Es una cuestión de estructura 3D

Muchas sustancias químicas de los cosméticos, alimentos o medicamentos pueden asumir estructuras tridimensionales ligeramente diferentes, y sólo una de ellas genera la fragancia o el efecto médico deseados. La producción química de las sustancias adecuadas no suele ser respetuosa con el medio ambiente, ya que requiere altas temperaturas o disolventes especiales. Sin embargo, en la naturaleza existen ciertas proteínas que producen el producto requerido a temperaturas suaves y en el agua. En el proceso, a menudo generan exactamente la estructura tridimensional de la sustancia que necesita la industria.
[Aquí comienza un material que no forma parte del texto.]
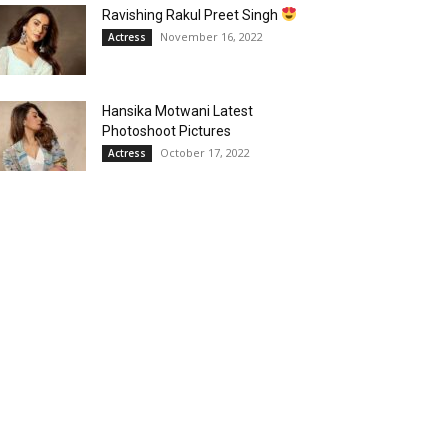
Ravishing Rakul Preet Singh
November 16, 2022
Actress
Hansika Motwani Latest
Photoshoot Pictures
October 17, 2022
Actress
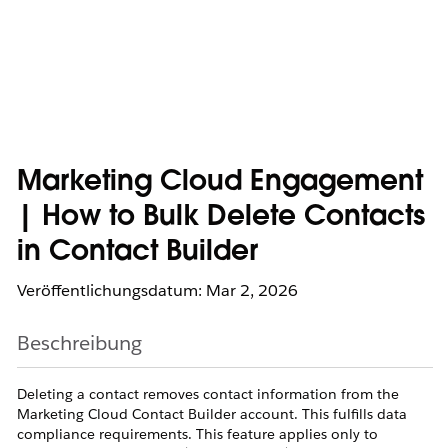
Marketing Cloud Engagement
| How to Bulk Delete Contacts
in Contact Builder
Veröffentlichungsdatum: Mar 2, 2026
Beschreibung
Deleting a contact removes contact information from the
Marketing Cloud Contact Builder account. This fulfills data
compliance requirements. This feature applies only to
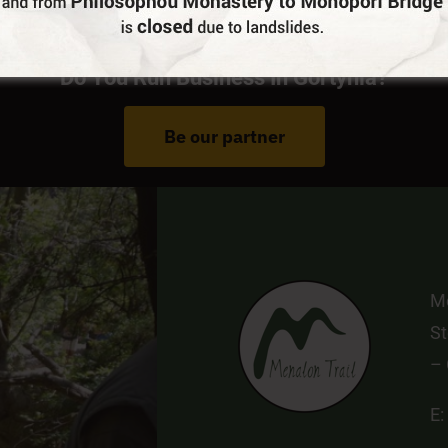
Do You Run Business In Gortynia?
Be our partner
Me
St
–
E:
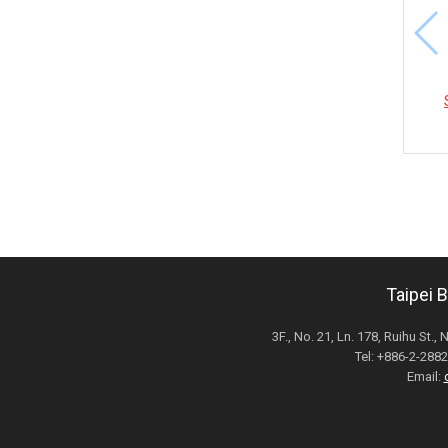
Taipei 
3F., No. 21, Ln. 178, Ruihu St., 
Tel: +886-2-28
Email:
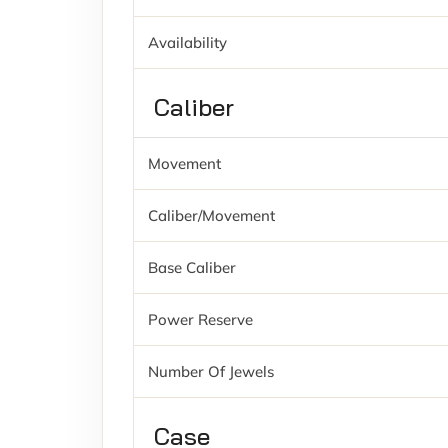
Availability
Caliber
Movement
Caliber/movement
Base Caliber
Power Reserve
Number Of Jewels
Case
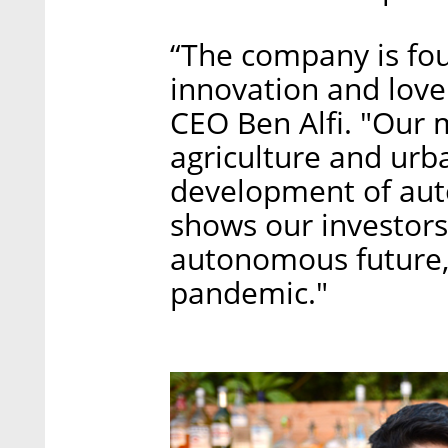
“The company is fou
innovation and love
CEO Ben Alfi. "Our m
agriculture and urb
development of aut
shows our investors'
autonomous future, 
pandemic."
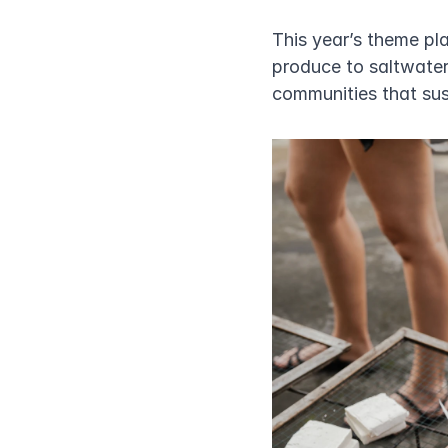
This year’s theme pla
produce to saltwater
communities that sust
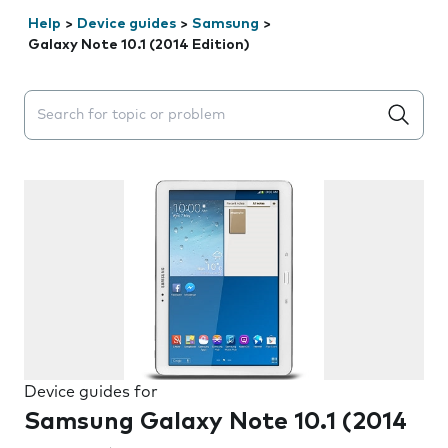
Help
>
Device guides
>
Samsung
>
Galaxy Note 10.1 (2014 Edition)
Search suggestions will appear below the field as you 
Device guides for
Samsung Galaxy Note 10.1 (2014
Las viejas enzimas amarillas requieren un aditivo caro

Estas llamadas viejas enzimas amarillas, OYE para abreviar, deben su nombre a su color amarillo natural. Se encuentran en bacterias, hongos y plantas, están en parte bien estudiadas y ofrecen un potencial considerable para una economía basada en la biotecnología. Sin embargo, tienen una desventaja: para llevar a cabo su reacción, necesitan el co-sustrato NADPH (fosfato dinucleótido de nicotinamida adenina). En las células vivas, esta pequeña molécula se genera a través de procesos metabólicos, mientras que su producción química es muy costosa; como resultado, se frustra el uso comercial de las ERO.

OYE de algas verdes unicelulares: ¿dos pájaros de un tiro?

El equipo de investigación de Bochum ha descubierto varias EOE en algas verdes unicelulares. “Para una amplia aplicación, la industria necesita OYEs que también puedan producir moléculas inusuales”, explica el Profesor Thomas Happe, Jefe del grupo de investigación de Fotobiotecnología en RUB. “Las algas poseen vías metabólicas muy complejas y por lo tanto son fuentes ideales para nuevos biocatalizadores”. Los investigadores analizaron las ERO de las algas en el tubo de ensayo y demostraron que son capaces de convertir muchas sustancias comercialmente viables. “Lo emocionante es que las algas vivas también pueden llevar a cabo las reacciones necesarias en la industria”, señala la estudiante de doctorado Stefanie Böhmer, autora principal del estudio. “Dado que las algas producen NADPH mediante la fotosíntesis, es decir, con la luz del sol, el co-sustrato de las ERO se suministra de forma ecológica y rentable”.

Una colaboración prometedora

Los autores señalan que el estudio demuestra la importancia de la colaboración entre investigadores de diferentes disciplinas, y que la industria puede ser un socio valioso que inicia la investigación básica. Cuatro investigadores del Grupo de Formación de Investigadores “Micon – Conversión de sustrato microbiano”, financiado por la Fundación Alemana de Investigación, aportaron sus conocimientos al estudio. El proyecto fue idea de Solarbioproducts Ruhr, una empresa derivada establecida por Wirtschaftsförderungsgesellschaft Herne y Thomas Happe con el fin de desarrollar conceptos para biotecnologías de algas respetuosas con el medio ambiente. “Hemos dado un gran paso hacia una industria ecológica”, concluye Happe. “Esto no habría sido posible sin la colaboración”.